I was thinking about the documentation standards, the other day, and I think that if I spend a little time on a past side-project of mine it may be somewhat useful. At one time I needed an easier way to generate a man page and I really don’t know the mdoc
format all that well so I wrote a quick markdown-to-mdoc converter. The utility I wrote wasn’t all that great (basically char substitution) but it would work well enough for simple markdown type documentation because man pages can be converted to a dozen or so different formats easy enough and the learning curve would be next to zero for any non-technical people that wanted to help.
I’ll have to dig up the utility and spend a bit of time porting it over because it uses pthreads
(multi-threaded isn’t needed in an app like that but I was playing).
Dumb side-bar question: I assume ZFS development is still happening on SCALE (Linux), but just wanted to confirm those changes will/are being pushed back up to OpenZFS?
Shouldn’t it be the other way around, from OpenZFS to TN?
Yes, but iX has to make improvements so they’d push those changes back up the chain.

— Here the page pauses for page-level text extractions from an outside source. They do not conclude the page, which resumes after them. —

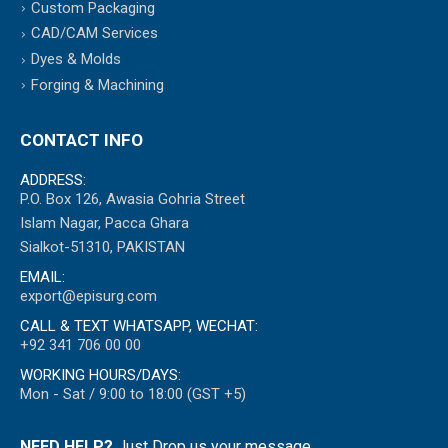
Custom Packaging
CAD/CAM Services
Dyes & Molds
Forging & Machining
CONTACT INFO
ADDRESS:
P.O. Box 126, Awasia Gohria Street
Islam Nagar, Pacca Ghara
Sialkot-51310, PAKISTAN
EMAIL:
export@episurg.com
CALL & TEXT WHATSAPP, WECHAT:
+92 341 706 00 00
WORKING HOURS/DAYS:
Mon - Sat / 9:00 to 18:00 (GST +5)
NEED HELP?
Just Drop us your message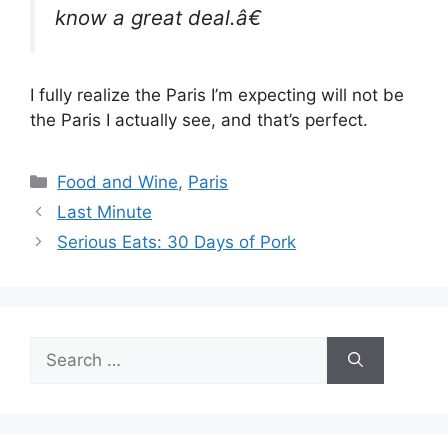
know a great deal.â€
I fully realize the Paris I’m expecting will not be
the Paris I actually see, and that’s perfect.
Categories
Food and Wine
,
Paris
Last Minute
Serious Eats: 30 Days of Pork
Search
for: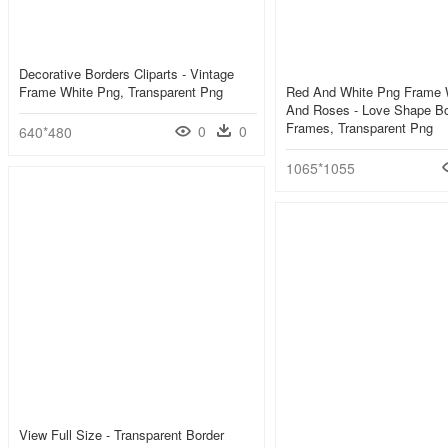
Decorative Borders Cliparts - Vintage
Frame White Png, Transparent Png
Red And White Png Frame W
And Roses - Love Shape B
Frames, Transparent Png
0
0
640*480
1065*1055
View Full Size - Transparent Border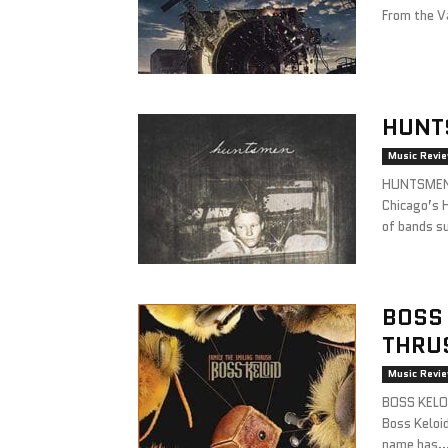
From the Va
HUNT
Music Revi
HUNTSMEN 
Chicago’s 
of bands su
BOSS 
THRU
Music Revi
BOSS KELOI
Boss Keloi
name has..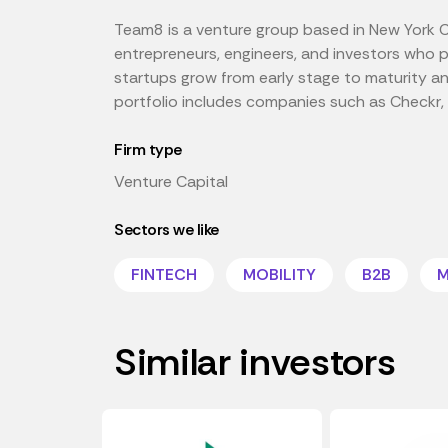
Team8 is a venture group based in New York C
entrepreneurs, engineers, and investors who 
startups grow from early stage to maturity a
portfolio includes companies such as Checkr
Firm type
Venture Capital
Sectors we like
FINTECH
MOBILITY
B2B
M
Similar investors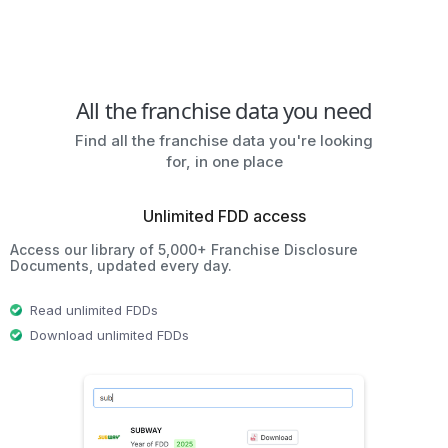
All the franchise data you need
Find all the franchise data you're looking
for, in one place
Unlimited FDD access
Access our library of 5,000+ Franchise Disclosure
Documents, updated every day.
Read unlimited FDDs
Download unlimited FDDs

EG: Microsoft will push changes they make to BSD code.
iX devs are one of the developers working on upstream OpenZFS.
Just check OpenZFS contributors for these devs:
amotin
ixhamza
usaleem-ix
And looks like they are pushing back changes from their soft fork upstream Sync truenas/zfs-2.3-release with upstream master by ixhamza · Pull Request #16055 · openzfs/zfs · GitHub
Yes, we are a part of the OpenZFS Developer Community and always push improvements upstream.
UPDATE: Last night, I found the utility and hacked up a few improvements to make it a bit friendlier. I only played with it for a few minutes so I’ll have to find more time in the very near future to get it to a point of general use. However, does this sound like something that could/would be used?
The following markdown writeup can be converted to mdoc (reminder mdoc can be converted to a number of different formats so that is why I pose the question). So, again, would it be a good idea to support simple documentation/writeups in this manner or would it be too constrained?
title: progname 7
author: John
# NAME
progname -- a program to change the world.
# SYNOPSIS
progname <inpputfile> <outputfile>
# DESCRIPTION
This utility will change the world because
it will remove all leading spaces from lines
in a text file.
# OPTIONS
-a
Append to the outout file.
-B
Use backward searching patterns (?...?).
-d
Parse `#defines` that don't take arguments.
-
# CODE EXAMPLE
<c
unsigned long str_version; /* version number */
unsigned long str_numstr; /* # of strings in the file */
unsigned long str_longlen; /* length of longest string */
>
# HISTORY
Created for personal use.
My program should now be portable and compiles cleanly.